The baseline characteristics of subjects with and without borderline diabetes were compared using χ2 tests for categorical variables and t tests for continuous variables. The incidence rate was calculated as the number of events occurring during the entire follow-up period divided by person-years of follow-up. Cox proportional hazards models were used to estimate the hazard ratio (HR) and 95% CIs of dementia and Alzheimer’s disease. For nondemented subjects, the follow-up time was calculated from the date of baseline interview to the date of the last follow-up examination or death. For the demented subjects, the follow-up time was estimated as the full time during which the subjects were free of dementia plus half of the follow-up time during which dementia developed (25). The proportional hazards assumption was confirmed by the tests based on Schoenfeld residuals, which showed that the hazards were proportional over the follow-up period among groups of subjects with and without borderline diabetes. The combined effect of two factors was assessed by creating dummy variables based on the joint exposures to both factors. We examined statistical interaction by incorporating the independent variables and cross-product term in the same model. Age, sex, education, baseline MMSE score, BMI, and vascular factors (i.e., heart disease, stroke, antihypertensive drug use, and blood pressure) were considered as potential confounders. As borderline diabetes is related to elevated mortality (31) and it is likely that dementia was under diagnosed in deceased individuals, we also adjusted for survival status at follow-up. Further, the development of diabetes during follow-up and its interaction term with borderline diabetes were also included in the model. All dementia, Alzheimer’s disease, and deaths were used as separate outcomes in the Cox regression analyses.

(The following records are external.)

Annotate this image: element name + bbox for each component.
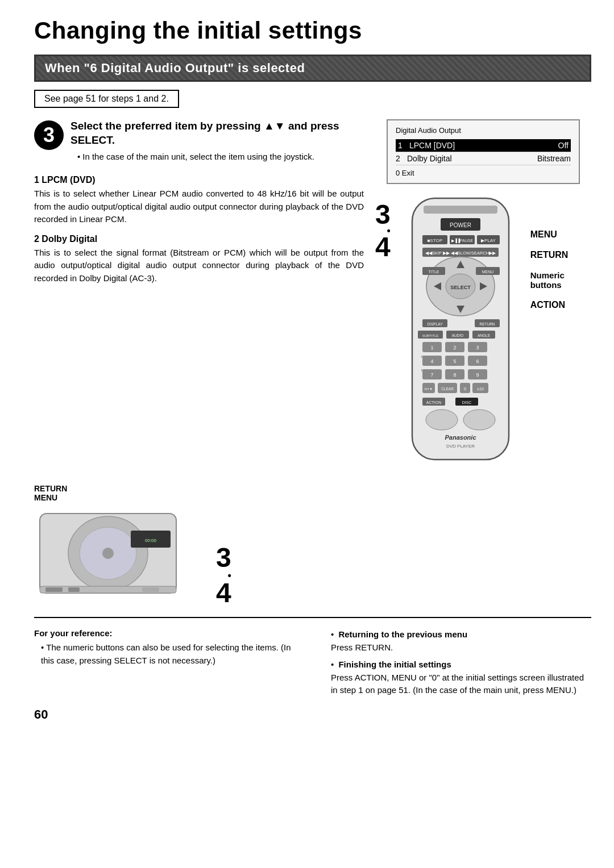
callout-return: RETURN [530, 250, 569, 260]
footer-finishing-title: Finishing the initial settings [338, 660, 451, 669]
svg-point-72 [102, 548, 114, 559]
svg-text:DISC: DISC [462, 400, 471, 404]
item2-body: This is to select the signal format (Bit… [34, 247, 364, 285]
footer-returning-title: Returning to the previous menu [338, 629, 467, 639]
divider [34, 617, 591, 618]
footer-bullet3-wrap: Finishing the initial settings Press ACT… [324, 658, 591, 697]
screen-row1-val: Off [523, 141, 569, 150]
svg-text:CLEAR: CLEAR [441, 387, 454, 391]
svg-point-66 [463, 410, 495, 430]
item1-title: 1 LPCM (DVD) [34, 175, 364, 185]
bottom-return-label: RETURN MENU [34, 484, 193, 502]
remote-control: POWER ■STOP ▶▐▐PAUSE ▶PLAY ◀◀SKIP ▶▶ ◀◀S… [395, 195, 526, 470]
svg-text:▶PLAY: ▶PLAY [481, 238, 496, 243]
svg-text:ANGLE: ANGLE [478, 333, 491, 337]
page-number: 60 [34, 707, 591, 722]
remote-area: 3 • 4 POWER ■STOP ▶▐▐PAUS [375, 195, 591, 470]
svg-rect-74 [45, 587, 63, 592]
svg-text:≥10: ≥10 [477, 387, 484, 391]
svg-text:9: 9 [476, 372, 479, 378]
svg-text:3: 3 [476, 345, 479, 350]
svg-rect-75 [68, 587, 80, 592]
screen-display: Digital Audio Output 1 LPCM [DVD] Off 2 … [387, 119, 580, 184]
item1-body: This is to select whether Linear PCM aud… [34, 187, 364, 226]
callout-numeric-line: Numeric buttons [530, 270, 591, 290]
callout-action: ACTION [530, 300, 565, 310]
screen-row2-num: 2 [396, 154, 407, 163]
svg-text:AUDIO: AUDIO [451, 333, 463, 337]
svg-text:4: 4 [430, 358, 433, 364]
item2-title: 2 Dolby Digital [34, 234, 364, 244]
svg-point-65 [426, 410, 458, 430]
step3-block: 3 Select the preferred item by pressing … [34, 119, 364, 165]
footer-returning: Returning to the previous menu Press RET… [324, 628, 591, 654]
svg-text:0: 0 [463, 386, 466, 391]
main-content: 3 Select the preferred item by pressing … [34, 119, 591, 470]
step3-bullet: In the case of the main unit, select the… [70, 152, 364, 161]
svg-text:DISPLAY: DISPLAY [427, 322, 443, 326]
footer-ref-title: For your reference: [34, 628, 301, 638]
svg-text:SELECT: SELECT [450, 285, 471, 290]
step-labels-34-right: 3 • 4 [375, 195, 391, 261]
footer-finishing-body: Press ACTION, MENU or "0" at the initial… [331, 673, 584, 695]
svg-text:TITLE: TITLE [428, 270, 439, 274]
footer-finishing: Finishing the initial settings Press ACT… [324, 658, 591, 697]
callout-action-line: ACTION [530, 300, 591, 310]
svg-text:POWER: POWER [450, 222, 471, 228]
screen-row2: 2 Dolby Digital Bitstream [396, 152, 571, 165]
section-header: When "6 Digital Audio Output" is selecte… [34, 55, 591, 82]
screen-title: Digital Audio Output [396, 126, 571, 135]
svg-text:■STOP: ■STOP [427, 238, 442, 243]
step-labels-34-bottom: 3 • 4 [216, 539, 231, 607]
footer-returning-body: Press RETURN. [331, 642, 393, 652]
right-column: Digital Audio Output 1 LPCM [DVD] Off 2 … [375, 119, 591, 470]
footer-right: Returning to the previous menu Press RET… [324, 628, 591, 702]
step3-content: Select the preferred item by pressing ▲▼… [70, 119, 364, 165]
step-label-3: 3 [375, 201, 391, 228]
callout-menu: MENU [530, 229, 557, 240]
left-column: 3 Select the preferred item by pressing … [34, 119, 364, 470]
svg-text:8: 8 [453, 372, 456, 378]
callout-menu-line: MENU [530, 229, 591, 240]
svg-text:5: 5 [453, 358, 456, 364]
svg-text:RETURN: RETURN [479, 322, 495, 326]
svg-text:1: 1 [430, 345, 433, 350]
svg-text:Panasonic: Panasonic [445, 434, 476, 441]
step-label-4: 4 [375, 233, 391, 261]
screen-exit: 0 Exit [396, 169, 571, 177]
callout-return-line: RETURN [530, 250, 591, 260]
svg-text:DVD PLAYER: DVD PLAYER [446, 444, 475, 449]
screen-row2-val: Bitstream [525, 154, 571, 163]
footer-left: For your reference: The numeric buttons … [34, 628, 301, 702]
screen-row1: 1 LPCM [DVD] Off [396, 139, 571, 152]
see-page-note: See page 51 for steps 1 and 2. [34, 90, 179, 108]
item1-lpcm: 1 LPCM (DVD) This is to select whether L… [34, 175, 364, 226]
svg-text:SUBTITLE: SUBTITLE [422, 334, 438, 337]
svg-rect-1 [424, 206, 497, 214]
svg-rect-76 [142, 587, 159, 592]
screen-row1-num: 1 [398, 141, 409, 150]
bottom-images: RETURN MENU 00:00 3 • 4 [34, 482, 591, 607]
footer-reference: For your reference: The numeric buttons … [34, 628, 591, 702]
item2-dolby: 2 Dolby Digital This is to select the si… [34, 234, 364, 285]
svg-text:00:00: 00:00 [145, 538, 157, 543]
svg-text:RT▼: RT▼ [425, 387, 433, 391]
callout-labels: MENU RETURN Numeric buttons ACTION [530, 195, 591, 310]
step3-number: 3 [34, 120, 64, 150]
svg-text:ACTION: ACTION [426, 400, 441, 404]
screen-row1-label: LPCM [DVD] [409, 141, 523, 150]
svg-text:7: 7 [430, 372, 433, 378]
svg-text:MENU: MENU [482, 270, 493, 274]
dvd-player-area: RETURN MENU 00:00 [34, 482, 193, 607]
svg-text:◀◀SKIP ▶▶  ◀◀SLOW/SEARCH▶▶: ◀◀SKIP ▶▶ ◀◀SLOW/SEARCH▶▶ [425, 251, 496, 256]
callout-numeric: Numeric buttons [530, 270, 591, 290]
footer-bullet1: The numeric buttons can also be used for… [34, 641, 301, 667]
svg-text:2: 2 [453, 345, 456, 350]
step3-instruction: Select the preferred item by pressing ▲▼… [70, 119, 364, 147]
page-title: Changing the initial settings [34, 17, 591, 44]
svg-text:6: 6 [476, 358, 479, 364]
footer-bullet2-wrap: Returning to the previous menu Press RET… [324, 628, 591, 654]
screen-row2-label: Dolby Digital [407, 154, 525, 163]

At baseline, 47 (4.0%) of the 1,173 dementia- and diabetes-free subjects were identified as having borderline diabetes. The prevalence of borderline diabetes was 4.2% in women and 3.4% in men (χ2 = 0.34, P > 0.50). Subjects with borderline diabetes were more likely to have a lower MMSE score and higher blood pressure than those without this condition, but the two groups did not differ significantly in age, sex, education, heart disease, stroke, antihypertensive drug use, APOE ε4 status, or BMI (Table 1).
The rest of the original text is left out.